By now, almost everyone has heard that Amazon has backed out of moving one of its two new headquarters to Long Island City, NY. The reason? NYC and Amazon just couldn’t agree on things, and negotiations came to a standstill. And, while there’s much debate over who was right and who was wrong, there are a few lessons employers can take away from the situation to ensure good talent doesn’t slip away, much like Amazon slipped away from NYC.
- Be Open to Negotiations
If a candidate is asking for more money, don’t automatically shut them down. If that amount is still within market rate and you think they’d be worth it, meet them halfway or agree to the amount so you don’t lose them. Alternatively, you can offer other perks to compensate for more money, like a work from home day each week in lieu of that extra $5K the candidate wanted, or three extra vacation days.
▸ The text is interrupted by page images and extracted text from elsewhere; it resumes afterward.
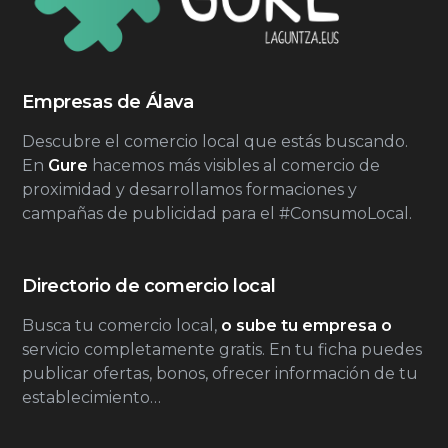
Empresas de Álava
Descubre el comercio local que estás buscando.
En
Gure
hacemos más visibles al comercio de
proximidad y desarrollamos formaciones y
campañas de publicidad para el #ConsumoLocal.
Directorio de comercio local
Busca tu comercio local,
o sube tu empresa o
servicio completamente gratis. En tu ficha puedes
publicar ofertas, bonos, ofrecer información de tu
establecimiento…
Be flexible and open to solutions – don’t just automatically say no and lose good talent.
- Keep it Cordial
Of the failed deal, Amazon said, “For Amazon, the commitment to build a new headquarters requires positive, collaborative relationships with state and local elected officials who will be supportive over the long-term.” This is an obvious dig at the politicians in NYC who protested the $3B in incentives offered to the retail giant. Sen. Michael Gianaris of Queens said of Amazon, “Like a petulant child, Amazon insists on getting its way or takes its ball and leaves.” Both comments are harsh, and the public is seeing just how bitter everyone is over the squandered deal. No matter which side you agree with, it’s clear that neither side is acting professional. Don’t be viewed as unprofessional. If you can’t come to an agreement with a candidate, don’t get bitter and insist they’re asking for more than they’re worth. Instead, wish them well and keep an open line of communication for future openings.
- Always Have a Backup
Neither Amazon nor NYC have a backup to replace what they’ve lost. Amazon is continuing on with just it’s new Crystal City, VA location and NYC doesn’t have another retail giant to fill the 4 million square foot void left in Long Island City. Don’t be left with only one headquarters or 4 million square feet of emptiness – instead, always have a backup. If your number one pick turns down your offer, make sure you’ve kept an open line of communication with your number two. Don’t reject them before candidate one accepts the offer, or you’ll be starting the process from scratch.
Whether you care about the failed Amazon deal or not, it’s clear there are some valuable lessons that can be learned from it. When working with top talent, especially in such a tight labor market, it’s important to be open to negotiations, stay cordial during the process (and even after), and always have a backup.